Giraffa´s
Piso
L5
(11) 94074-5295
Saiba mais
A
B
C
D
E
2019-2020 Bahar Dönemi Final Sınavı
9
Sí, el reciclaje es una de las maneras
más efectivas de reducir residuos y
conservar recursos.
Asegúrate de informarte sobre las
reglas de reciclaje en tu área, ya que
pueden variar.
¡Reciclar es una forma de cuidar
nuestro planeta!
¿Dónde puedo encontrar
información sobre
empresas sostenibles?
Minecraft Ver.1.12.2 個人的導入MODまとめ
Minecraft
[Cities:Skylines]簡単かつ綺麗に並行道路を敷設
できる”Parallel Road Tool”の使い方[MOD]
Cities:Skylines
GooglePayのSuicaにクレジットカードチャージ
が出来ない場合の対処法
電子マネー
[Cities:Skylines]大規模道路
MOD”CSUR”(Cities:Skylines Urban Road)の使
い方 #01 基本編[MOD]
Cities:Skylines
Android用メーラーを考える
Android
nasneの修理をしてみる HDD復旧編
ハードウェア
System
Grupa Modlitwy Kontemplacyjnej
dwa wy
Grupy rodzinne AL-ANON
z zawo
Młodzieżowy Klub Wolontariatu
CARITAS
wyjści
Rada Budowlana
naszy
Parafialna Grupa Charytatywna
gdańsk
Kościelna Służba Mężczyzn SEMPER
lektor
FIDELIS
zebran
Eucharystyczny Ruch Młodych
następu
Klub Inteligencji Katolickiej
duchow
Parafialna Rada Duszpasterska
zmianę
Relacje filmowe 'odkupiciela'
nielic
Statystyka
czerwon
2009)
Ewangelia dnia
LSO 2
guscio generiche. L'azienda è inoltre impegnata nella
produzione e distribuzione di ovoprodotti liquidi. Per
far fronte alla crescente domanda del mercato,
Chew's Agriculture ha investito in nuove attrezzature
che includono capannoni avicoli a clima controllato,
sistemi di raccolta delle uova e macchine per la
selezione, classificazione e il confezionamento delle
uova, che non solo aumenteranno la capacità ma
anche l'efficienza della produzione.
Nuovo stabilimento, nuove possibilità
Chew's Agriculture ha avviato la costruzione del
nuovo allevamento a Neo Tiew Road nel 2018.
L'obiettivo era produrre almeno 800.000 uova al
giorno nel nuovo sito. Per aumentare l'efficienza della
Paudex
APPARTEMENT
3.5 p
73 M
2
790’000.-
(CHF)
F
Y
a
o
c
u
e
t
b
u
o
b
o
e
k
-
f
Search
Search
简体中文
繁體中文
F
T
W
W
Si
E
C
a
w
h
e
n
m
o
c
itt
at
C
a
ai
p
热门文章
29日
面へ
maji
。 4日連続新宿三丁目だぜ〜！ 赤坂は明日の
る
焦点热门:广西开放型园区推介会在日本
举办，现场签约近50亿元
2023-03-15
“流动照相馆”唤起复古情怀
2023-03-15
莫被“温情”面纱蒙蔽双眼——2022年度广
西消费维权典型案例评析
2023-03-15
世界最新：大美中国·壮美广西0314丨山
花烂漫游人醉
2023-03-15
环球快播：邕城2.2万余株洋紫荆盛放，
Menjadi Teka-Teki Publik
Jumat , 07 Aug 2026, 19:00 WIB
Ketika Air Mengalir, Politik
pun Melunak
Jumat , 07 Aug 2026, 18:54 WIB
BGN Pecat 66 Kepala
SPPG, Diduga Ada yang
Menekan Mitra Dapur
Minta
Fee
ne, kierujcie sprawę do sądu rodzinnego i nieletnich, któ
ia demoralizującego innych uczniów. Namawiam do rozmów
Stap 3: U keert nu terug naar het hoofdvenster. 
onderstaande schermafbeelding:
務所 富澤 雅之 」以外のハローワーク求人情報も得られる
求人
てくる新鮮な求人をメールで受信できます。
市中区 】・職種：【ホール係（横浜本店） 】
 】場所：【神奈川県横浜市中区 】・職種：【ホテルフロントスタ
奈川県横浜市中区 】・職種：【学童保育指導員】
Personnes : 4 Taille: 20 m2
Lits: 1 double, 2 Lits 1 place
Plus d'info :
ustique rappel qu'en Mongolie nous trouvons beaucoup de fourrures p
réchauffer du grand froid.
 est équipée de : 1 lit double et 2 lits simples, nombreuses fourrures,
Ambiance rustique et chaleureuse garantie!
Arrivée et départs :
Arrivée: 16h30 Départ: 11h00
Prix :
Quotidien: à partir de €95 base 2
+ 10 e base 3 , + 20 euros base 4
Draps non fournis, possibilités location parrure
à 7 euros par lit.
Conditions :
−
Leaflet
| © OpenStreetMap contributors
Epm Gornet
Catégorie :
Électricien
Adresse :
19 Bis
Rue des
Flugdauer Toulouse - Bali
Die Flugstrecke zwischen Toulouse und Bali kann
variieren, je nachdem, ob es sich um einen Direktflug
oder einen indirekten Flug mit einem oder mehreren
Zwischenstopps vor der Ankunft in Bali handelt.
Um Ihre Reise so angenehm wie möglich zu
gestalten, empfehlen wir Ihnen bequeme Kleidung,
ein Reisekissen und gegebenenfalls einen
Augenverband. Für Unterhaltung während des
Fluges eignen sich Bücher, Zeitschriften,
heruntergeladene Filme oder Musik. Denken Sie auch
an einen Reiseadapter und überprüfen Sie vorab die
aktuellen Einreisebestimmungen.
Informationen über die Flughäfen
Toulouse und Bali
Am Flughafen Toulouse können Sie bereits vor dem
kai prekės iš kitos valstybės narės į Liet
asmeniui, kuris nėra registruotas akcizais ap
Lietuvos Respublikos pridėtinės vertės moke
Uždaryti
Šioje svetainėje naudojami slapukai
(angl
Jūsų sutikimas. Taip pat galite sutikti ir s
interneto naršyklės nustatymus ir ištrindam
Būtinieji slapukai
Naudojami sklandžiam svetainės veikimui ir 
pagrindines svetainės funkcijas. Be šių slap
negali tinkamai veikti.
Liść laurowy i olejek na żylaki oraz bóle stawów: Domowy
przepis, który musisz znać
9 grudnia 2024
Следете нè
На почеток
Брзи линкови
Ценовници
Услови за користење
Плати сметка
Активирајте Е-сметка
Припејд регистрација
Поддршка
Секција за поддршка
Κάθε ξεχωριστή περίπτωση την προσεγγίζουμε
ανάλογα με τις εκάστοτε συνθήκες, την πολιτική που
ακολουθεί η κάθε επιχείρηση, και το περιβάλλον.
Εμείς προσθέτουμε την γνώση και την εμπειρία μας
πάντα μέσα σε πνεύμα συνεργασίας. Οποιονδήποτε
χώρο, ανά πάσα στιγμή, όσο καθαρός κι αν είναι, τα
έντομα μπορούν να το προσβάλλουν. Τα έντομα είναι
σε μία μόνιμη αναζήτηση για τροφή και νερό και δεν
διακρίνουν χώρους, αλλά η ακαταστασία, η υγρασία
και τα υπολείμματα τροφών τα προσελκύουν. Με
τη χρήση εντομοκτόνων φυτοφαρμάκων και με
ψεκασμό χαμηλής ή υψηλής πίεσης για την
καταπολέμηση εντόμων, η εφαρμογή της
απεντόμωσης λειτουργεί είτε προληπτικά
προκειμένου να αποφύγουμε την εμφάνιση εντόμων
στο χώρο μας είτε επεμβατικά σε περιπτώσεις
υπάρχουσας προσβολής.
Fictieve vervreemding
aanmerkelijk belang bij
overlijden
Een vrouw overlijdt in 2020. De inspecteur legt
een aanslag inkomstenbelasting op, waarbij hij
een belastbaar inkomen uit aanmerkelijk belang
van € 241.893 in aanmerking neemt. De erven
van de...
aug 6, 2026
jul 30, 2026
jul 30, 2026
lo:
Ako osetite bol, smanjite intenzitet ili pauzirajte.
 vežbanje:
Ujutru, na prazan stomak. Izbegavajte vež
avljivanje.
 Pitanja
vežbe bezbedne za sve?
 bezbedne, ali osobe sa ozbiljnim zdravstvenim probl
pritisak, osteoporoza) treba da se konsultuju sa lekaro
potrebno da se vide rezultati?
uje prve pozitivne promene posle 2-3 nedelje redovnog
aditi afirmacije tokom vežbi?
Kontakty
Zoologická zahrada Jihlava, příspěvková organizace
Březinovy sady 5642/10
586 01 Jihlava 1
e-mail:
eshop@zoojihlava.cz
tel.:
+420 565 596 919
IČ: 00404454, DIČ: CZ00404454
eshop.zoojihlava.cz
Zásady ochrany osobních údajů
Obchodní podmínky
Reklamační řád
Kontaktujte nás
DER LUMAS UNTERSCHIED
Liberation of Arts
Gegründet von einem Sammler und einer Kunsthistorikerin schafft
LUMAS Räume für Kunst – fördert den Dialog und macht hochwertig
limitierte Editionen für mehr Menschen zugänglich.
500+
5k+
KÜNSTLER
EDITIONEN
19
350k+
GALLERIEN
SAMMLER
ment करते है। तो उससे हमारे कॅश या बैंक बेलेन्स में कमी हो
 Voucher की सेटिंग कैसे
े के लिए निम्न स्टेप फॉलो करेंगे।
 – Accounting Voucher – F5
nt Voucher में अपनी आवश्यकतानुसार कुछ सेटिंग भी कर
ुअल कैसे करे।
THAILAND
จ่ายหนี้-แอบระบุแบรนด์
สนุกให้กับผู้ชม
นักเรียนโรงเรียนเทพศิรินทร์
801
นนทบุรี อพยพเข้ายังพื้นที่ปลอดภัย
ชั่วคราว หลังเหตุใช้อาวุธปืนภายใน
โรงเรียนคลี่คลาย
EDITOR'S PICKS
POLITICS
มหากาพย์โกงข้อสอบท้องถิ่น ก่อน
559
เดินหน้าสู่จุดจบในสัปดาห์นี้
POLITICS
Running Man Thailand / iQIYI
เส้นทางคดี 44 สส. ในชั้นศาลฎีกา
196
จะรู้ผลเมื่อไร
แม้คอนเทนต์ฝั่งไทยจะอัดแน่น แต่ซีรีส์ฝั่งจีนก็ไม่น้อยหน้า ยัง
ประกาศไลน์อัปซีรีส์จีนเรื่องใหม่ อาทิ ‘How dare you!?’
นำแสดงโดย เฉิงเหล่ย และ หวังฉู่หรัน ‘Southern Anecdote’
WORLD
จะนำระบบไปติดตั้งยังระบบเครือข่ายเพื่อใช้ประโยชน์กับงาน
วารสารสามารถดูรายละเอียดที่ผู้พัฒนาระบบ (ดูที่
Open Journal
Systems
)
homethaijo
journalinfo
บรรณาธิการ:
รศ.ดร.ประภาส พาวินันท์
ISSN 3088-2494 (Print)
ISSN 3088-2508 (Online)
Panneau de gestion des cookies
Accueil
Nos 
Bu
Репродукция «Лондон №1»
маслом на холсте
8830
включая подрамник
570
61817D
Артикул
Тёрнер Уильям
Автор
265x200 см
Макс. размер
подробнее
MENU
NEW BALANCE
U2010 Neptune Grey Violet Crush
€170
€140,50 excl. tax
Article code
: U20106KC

▶ Problem statement
Output the listing verbatim through the "pun Melunak" line.

▶ Expected answer
Giraffa´s
Piso
L5
(11) 94074-5295
Saiba mais
A
B
C
D
E
2019-2020 Bahar Dönemi Final Sınavı
9
Sí, el reciclaje es una de las maneras
más efectivas de reducir residuos y
conservar recursos.
Asegúrate de informarte sobre las
reglas de reciclaje en tu área, ya que
pueden variar.
¡Reciclar es una forma de cuidar
nuestro planeta!
¿Dónde puedo encontrar
información sobre
empresas sostenibles?
Minecraft Ver.1.12.2 個人的導入MODまとめ
Minecraft
[Cities:Skylines]簡単かつ綺麗に並行道路を敷設
できる”Parallel Road Tool”の使い方[MOD]
Cities:Skylines
GooglePayのSuicaにクレジットカードチャージ
が出来ない場合の対処法
電子マネー
[Cities:Skylines]大規模道路
MOD”CSUR”(Cities:Skylines Urban Road)の使
い方 #01 基本編[MOD]
Cities:Skylines
Android用メーラーを考える
Android
nasneの修理をしてみる HDD復旧編
ハードウェア
System
Grupa Modlitwy Kontemplacyjnej
dwa wy
Grupy rodzinne AL-ANON
z zawo
Młodzieżowy Klub Wolontariatu
CARITAS
wyjści
Rada Budowlana
naszy
Parafialna Grupa Charytatywna
gdańsk
Kościelna Służba Mężczyzn SEMPER
lektor
FIDELIS
zebran
Eucharystyczny Ruch Młodych
następu
Klub Inteligencji Katolickiej
duchow
Parafialna Rada Duszpasterska
zmianę
Relacje filmowe 'odkupiciela'
nielic
Statystyka
czerwon
2009)
Ewangelia dnia
LSO 2
guscio generiche. L'azienda è inoltre impegnata nella
produzione e distribuzione di ovoprodotti liquidi. Per
far fronte alla crescente domanda del mercato,
Chew's Agriculture ha investito in nuove attrezzature
che includono capannoni avicoli a clima controllato,
sistemi di raccolta delle uova e macchine per la
selezione, classificazione e il confezionamento delle
uova, che non solo aumenteranno la capacità ma
anche l'efficienza della produzione.
Nuovo stabilimento, nuove possibilità
Chew's Agriculture ha avviato la costruzione del
nuovo allevamento a Neo Tiew Road nel 2018.
L'obiettivo era produrre almeno 800.000 uova al
giorno nel nuovo sito. Per aumentare l'efficienza della
Paudex
APPARTEMENT
3.5 p
73 M
2
790’000.-
(CHF)
F
Y
a
o
c
u
e
t
b
u
o
b
o
e
k
-
f
Search
Search
简体中文
繁體中文
F
T
W
W
Si
E
C
a
w
h
e
n
m
o
c
itt
at
C
a
ai
p
热门文章
29日
面へ
maji
。 4日連続新宿三丁目だぜ〜！ 赤坂は明日の
る
焦点热门:广西开放型园区推介会在日本
举办，现场签约近50亿元
2023-03-15
“流动照相馆”唤起复古情怀
2023-03-15
莫被“温情”面纱蒙蔽双眼——2022年度广
西消费维权典型案例评析
2023-03-15
世界最新：大美中国·壮美广西0314丨山
花烂漫游人醉
2023-03-15
环球快播：邕城2.2万余株洋紫荆盛放，
Menjadi Teka-Teki Publik
Jumat , 07 Aug 2026, 19:00 WIB
Ketika Air Mengalir, Politik
pun Melunak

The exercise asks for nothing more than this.